Your reply must contain exactly the lines running from the one with "91 (254) du" to the last line of the entries below, both included, and no other lines.

________________________

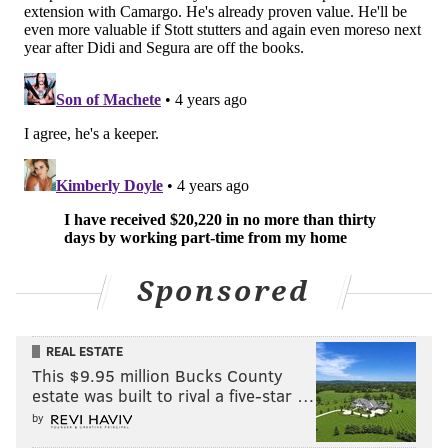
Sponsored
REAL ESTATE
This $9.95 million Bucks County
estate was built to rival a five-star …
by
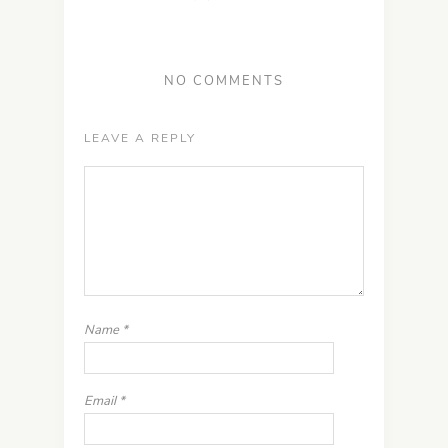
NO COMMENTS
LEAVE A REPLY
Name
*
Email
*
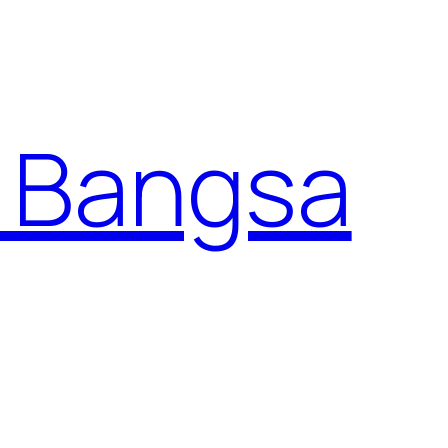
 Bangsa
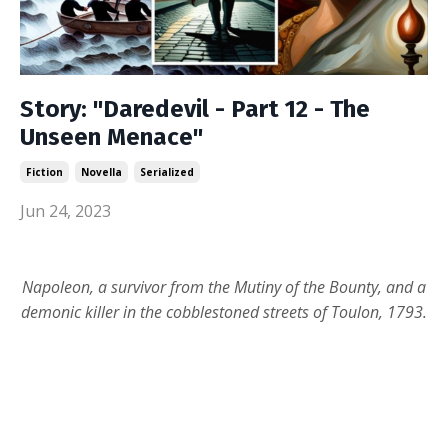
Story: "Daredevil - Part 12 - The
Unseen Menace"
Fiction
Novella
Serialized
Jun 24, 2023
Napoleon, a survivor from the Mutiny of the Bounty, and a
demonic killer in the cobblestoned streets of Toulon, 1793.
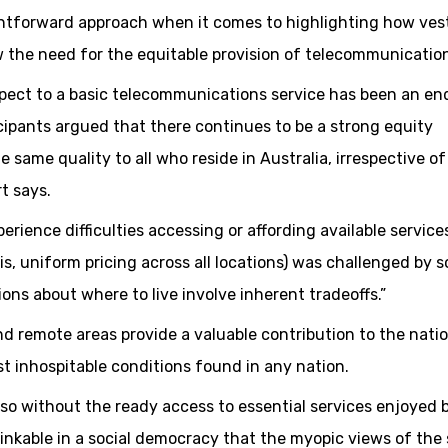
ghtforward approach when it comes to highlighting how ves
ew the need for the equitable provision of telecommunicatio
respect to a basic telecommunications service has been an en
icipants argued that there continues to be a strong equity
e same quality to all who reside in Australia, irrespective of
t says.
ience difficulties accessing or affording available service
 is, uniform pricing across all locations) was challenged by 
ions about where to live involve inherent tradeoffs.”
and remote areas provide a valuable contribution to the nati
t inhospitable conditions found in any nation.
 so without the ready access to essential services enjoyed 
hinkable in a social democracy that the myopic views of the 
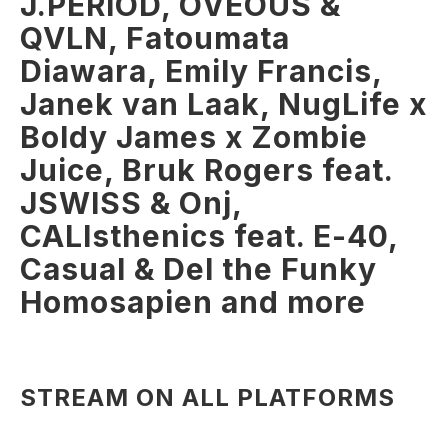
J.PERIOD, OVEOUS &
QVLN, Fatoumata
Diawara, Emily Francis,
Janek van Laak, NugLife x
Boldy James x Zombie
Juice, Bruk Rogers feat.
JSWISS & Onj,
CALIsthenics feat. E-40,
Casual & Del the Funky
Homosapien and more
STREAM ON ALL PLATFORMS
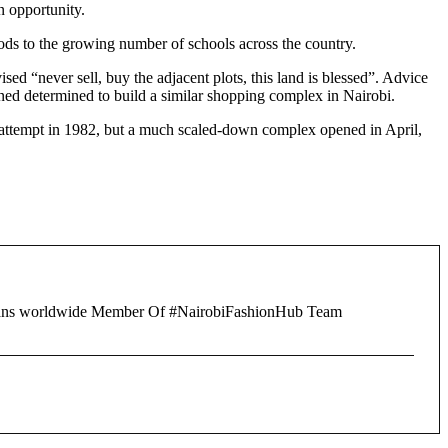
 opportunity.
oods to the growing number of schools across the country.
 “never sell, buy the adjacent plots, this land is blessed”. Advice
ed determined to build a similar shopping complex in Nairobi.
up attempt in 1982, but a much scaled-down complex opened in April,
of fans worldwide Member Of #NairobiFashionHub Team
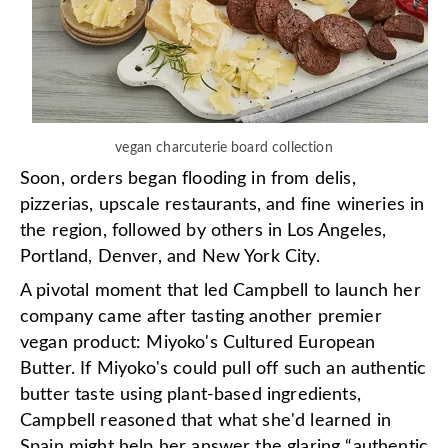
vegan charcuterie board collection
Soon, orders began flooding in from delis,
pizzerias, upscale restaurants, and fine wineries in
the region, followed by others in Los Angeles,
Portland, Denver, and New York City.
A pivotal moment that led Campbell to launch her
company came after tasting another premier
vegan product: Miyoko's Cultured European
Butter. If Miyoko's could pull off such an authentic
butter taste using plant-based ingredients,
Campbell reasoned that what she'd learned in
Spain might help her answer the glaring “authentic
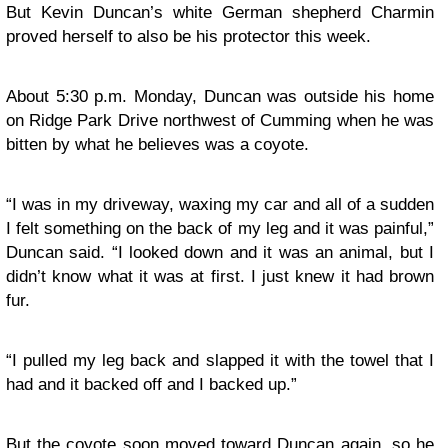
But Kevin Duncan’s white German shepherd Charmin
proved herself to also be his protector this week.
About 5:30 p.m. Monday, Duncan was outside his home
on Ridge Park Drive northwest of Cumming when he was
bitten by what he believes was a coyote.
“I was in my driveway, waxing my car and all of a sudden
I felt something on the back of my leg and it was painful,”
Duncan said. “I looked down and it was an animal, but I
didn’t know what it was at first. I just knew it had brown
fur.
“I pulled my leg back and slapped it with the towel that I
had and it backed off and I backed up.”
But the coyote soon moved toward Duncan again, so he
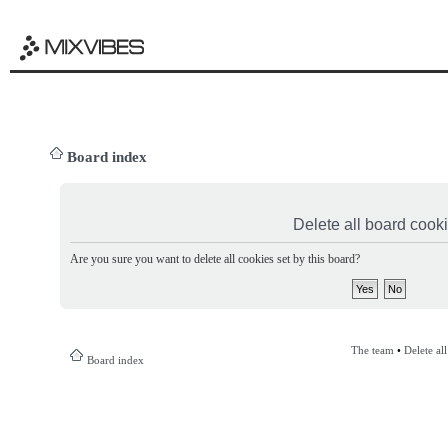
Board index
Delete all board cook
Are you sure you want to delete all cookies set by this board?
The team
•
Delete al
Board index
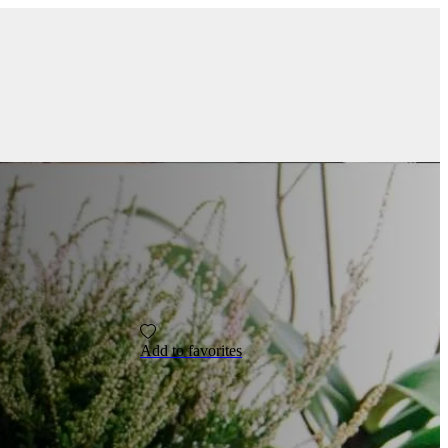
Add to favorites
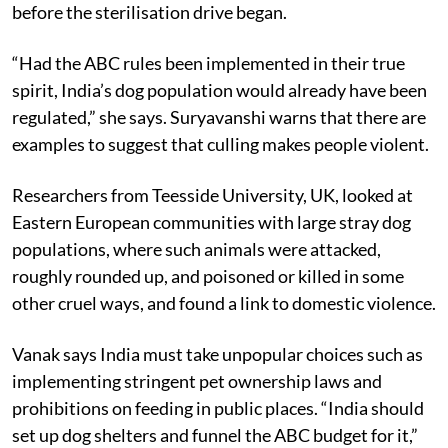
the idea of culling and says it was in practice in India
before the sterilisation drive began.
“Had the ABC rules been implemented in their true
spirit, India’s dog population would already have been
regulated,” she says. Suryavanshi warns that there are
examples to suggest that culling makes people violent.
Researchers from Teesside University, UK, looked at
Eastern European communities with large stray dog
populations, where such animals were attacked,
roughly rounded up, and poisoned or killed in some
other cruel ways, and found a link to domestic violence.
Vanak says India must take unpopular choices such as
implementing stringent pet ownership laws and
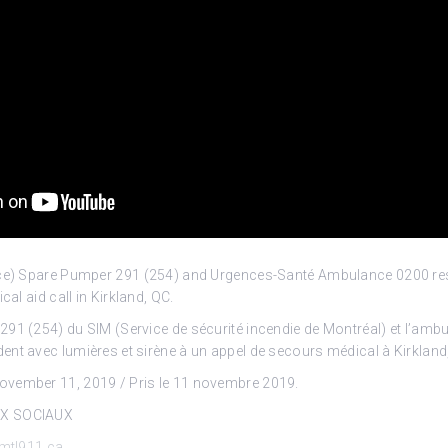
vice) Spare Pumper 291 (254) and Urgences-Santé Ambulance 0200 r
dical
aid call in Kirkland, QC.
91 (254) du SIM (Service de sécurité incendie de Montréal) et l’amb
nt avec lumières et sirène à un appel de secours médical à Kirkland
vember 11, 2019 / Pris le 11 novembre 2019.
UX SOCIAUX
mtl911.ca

________________________

§ **RESULT FOR THIS TASK**:
91 (254) du SIM (Service de sécurité incendie de Montréal) et l’amb
nt avec lumières et sirène à un appel de secours médical à Kirkland
vember 11, 2019 / Pris le 11 novembre 2019.
UX SOCIAUX
mtl911.ca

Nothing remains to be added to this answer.